Animaux mignons et oies sauvages

Tous sont animés par une seule idée : proposer des expériences ludiques bienveillantes. « Nous sommes fans de jeux doux, comme Animal Crossing, Ooblets et Chibi-Robo ! », raconte au Monde Matthew Taylor, l’un des organisateurs de l’événement. Avec son frère, James Tillman, il finalise actuellement Rolling Hills, dans lequel le joueur a la charge d’ouvrir un restaurant de sushis dans un adorable petit village peuplé d’animaux mignons.

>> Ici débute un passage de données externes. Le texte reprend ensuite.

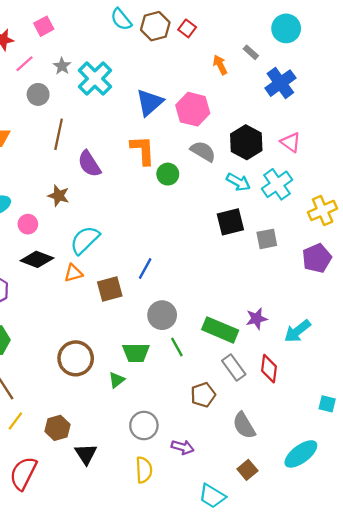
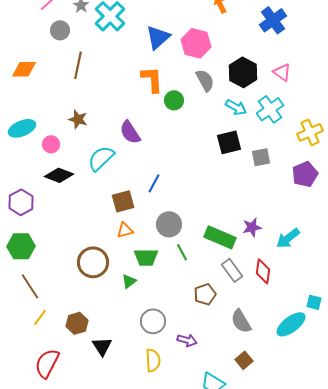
gray semicircle: (203, 151) -> (205, 80), turned 30
purple semicircle: (89, 164) -> (130, 132), moved
orange triangle: (73, 273) -> (125, 230), moved
cyan ellipse: (301, 454) -> (291, 324), moved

En février 2019, ils lancent le compte Twitter Wholesome Games (pour « jeux bienveillants ») avec dans l’idée de partager au quotidien l’actualité d’autres jeux du genre. Le compte rassemble aujourd’hui 34 000 abonnés : un joli succès dans l’univers du jeu vidéo indépendant, et suffisant pour fédérer une communauté de développeurs qui, loin des standards de l’industrie, créent des jeux rassurants.

Outre Animal Crossing, d’autres jeux plus modestes du genre ont aussi emporté des milliers de joueurs, ces derniers mois. On pense au très touchant jeu de promenade A Short Hike, mais surtout au phénomène Untitled Goose Game, ses couleurs pastel et son oie facétieuse troublant la quiétude d’une bourgade britannique.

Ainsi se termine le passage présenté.